I'm not so sure ... they seem to be saying there's one group with clear positive blood results for Lyme who recovered after a short bout of antibiotics, and a 2nd group of nutters who think they're sick.

It looks like a proposal to lump them in with "medically unexplained" diagnoses.
 

alex3619

Senior Member
Messages
13,810
Location
Logan, Queensland, Australia
They should have a clinical case series for CAN, and then they would find the seropostive patients. Its sounds like they are making an assumption or three here.

I do think however that we need to be investigating what I would call post-Lyme disease, just as we have post-Q fever, post-SARS and post-polio, and the generic post viral fatigue syndrome. In these states the acute infection is typically resolved, but that does not tell us anything about residual pathogens or altered immune states. Blood tests are not reliable for many pathogens anyway, typical blood tests are geared to find acute infection. Further if these patients are immune compromised then the risk of new infection, or the recurrence of old infection, could be expected to be higher.

I agree this does sound like a proposal for a new category of MUPS.
 

Firestormm

Senior Member
Messages
5,055
Location
Cornwall England
Lyme borreliosis in southern United Kingdom and a case for a new syndrome, chronic arthropod-borne neuropathy.

Abstract
SUMMARY

This series of serologically confirmed Lyme disease is the largest reported in the UK and represents 508 patients who presented to one hospital in the South of England between 1992 and 2012.

The mean rate of borreliosis throughout this period was 9·8/100 000 population, much higher than the reported national rate of 1·7/100 000. The actual rate increased each year until 2009 when it levelled off.

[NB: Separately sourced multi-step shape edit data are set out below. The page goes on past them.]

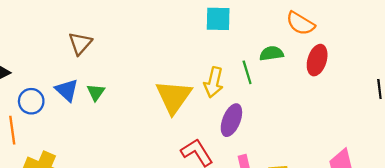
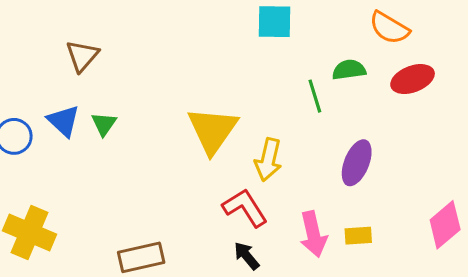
red ellipse: (317, 60) -> (413, 79), turned 52
yellow arrow: (214, 82) -> (268, 160), moved
purple ellipse: (231, 120) -> (357, 163), moved

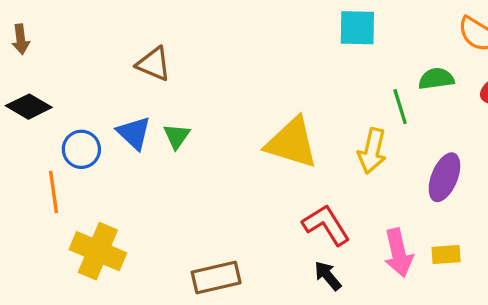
brown triangle: (82, 56) -> (154, 64), turned -48
yellow triangle: (212, 130) -> (292, 143), turned -48
yellow arrow: (268, 160) -> (372, 151), moved

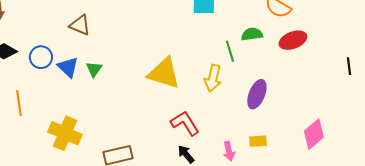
blue circle: (81, 149) -> (41, 57), moved
yellow cross: (98, 251) -> (65, 133), moved
pink arrow: (398, 253) -> (229, 151), moved, size x0.7

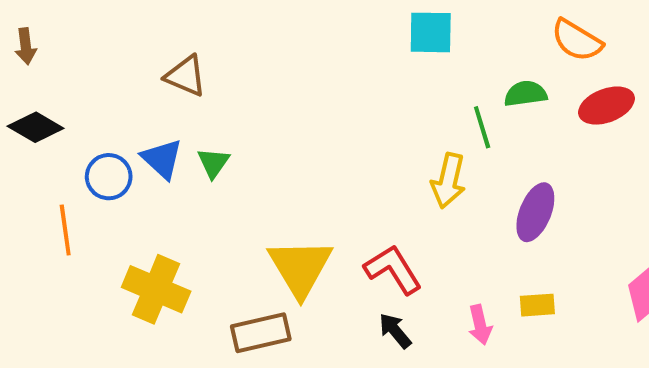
blue circle: (41, 57) -> (109, 177), moved
yellow triangle: (164, 73) -> (300, 268), moved, turned 42

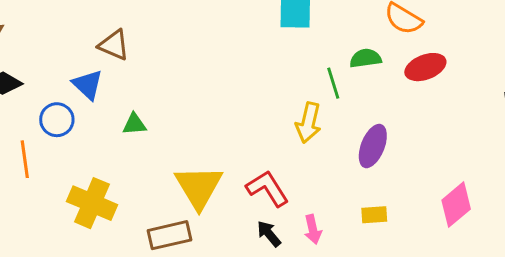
blue triangle: (162, 159) -> (88, 85), moved
green triangle: (213, 163) -> (134, 124), moved, turned 50
pink arrow: (480, 325) -> (313, 229), moved

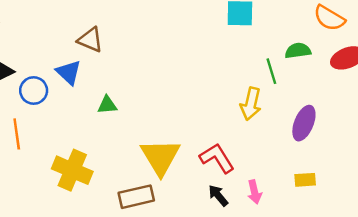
blue circle: (57, 120) -> (34, 90), moved

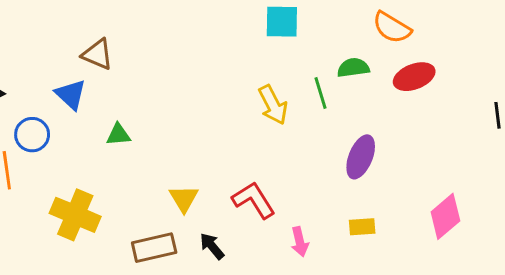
blue circle: (34, 90) -> (32, 135), moved
yellow arrow: (251, 104) -> (273, 105), moved, turned -40
yellow triangle: (160, 157) -> (184, 199), size x0.6
black arrow: (218, 195) -> (212, 246), moved

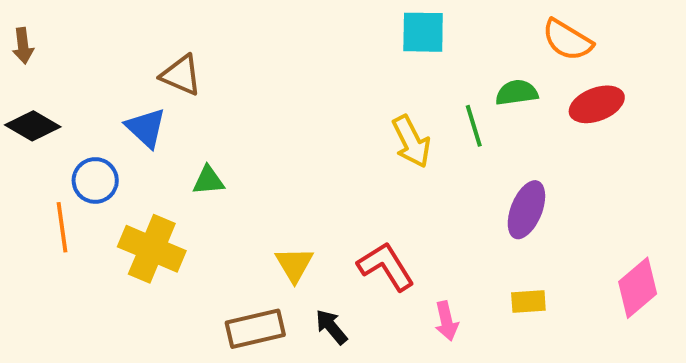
yellow cross: (75, 215) -> (152, 249), moved

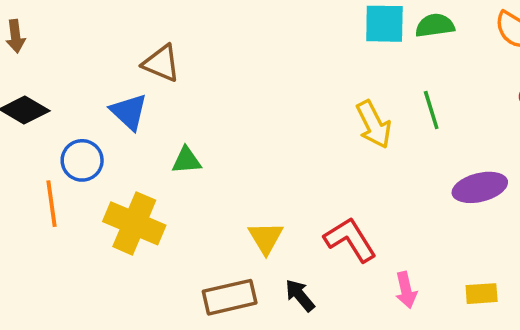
green semicircle: (517, 93) -> (435, 25), moved
purple ellipse: (526, 210) -> (480, 187), turned 54
yellow rectangle: (528, 301) -> (482, 294), moved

Patients clinically presented with rash (71%), neurological symptoms (16%, of whom half had VII cranial nerve palsies), arthropathy (8%), pyrexia (5%), cardiac abnormalities (1%) or other manifestations (<1%).

Twenty percent of patients had additional non-specific symptoms of fatigue, myalgia, and cognitive changes. Serological diagnosis was with a two-tiered system of ELISA and immunoblot.


There was a marked seasonal presentation in the summer months and in the first and sixth decades of life. A third of patients gave a clear history of a tick bite.

The median interval between tick bite and clinical symptoms was 15 days [interquartile range (IQR) 9-28 days], with a further interval of 14 days to clinical diagnosis/treatment (IQR 2-31 days). Most cases were acquired locally and only 5% abroad.

Patients responded to standard antibiotic therapy and recurrence or persistence was extremely rare.

A second group of patients, not included in the clinical case series, were those who believed they had Lyme disease based on a probable tick bite but were seronegative by currently available validated tests and presented with subjective symptoms.

This condition is often labelled chronic Lyme disease. These patients have a different disease from Lyme disease and therefore an alternative name, chronic arthropod-borne neuropathy (CAN), and case definition for this condition is proposed.

We suggest that this chronic condition needs to be distinguished from Lyme disease, as calling the chronic illness 'Lyme disease' causes confusion to patients and physicians. We recommend research initiatives to investigate the aetiology, diagnosis and therapy of CAN.
 

Sushi

Moderation Resource Albuquerque
Messages
19,934
Location
Albuquerque
Also, being seronegative means you are seronegative for the strains they tested for--and they generally only test for a few strains whereas there are "legion."

So aside from the problems we might have producing antibodies to an "old infection," there is the question of what strains they tested for.

I have myself as an example: I tested negative by serology for Bartonella. The test only included a few of the 30 some strains. Later I tested positive by PCR (DNA) for Bartonella.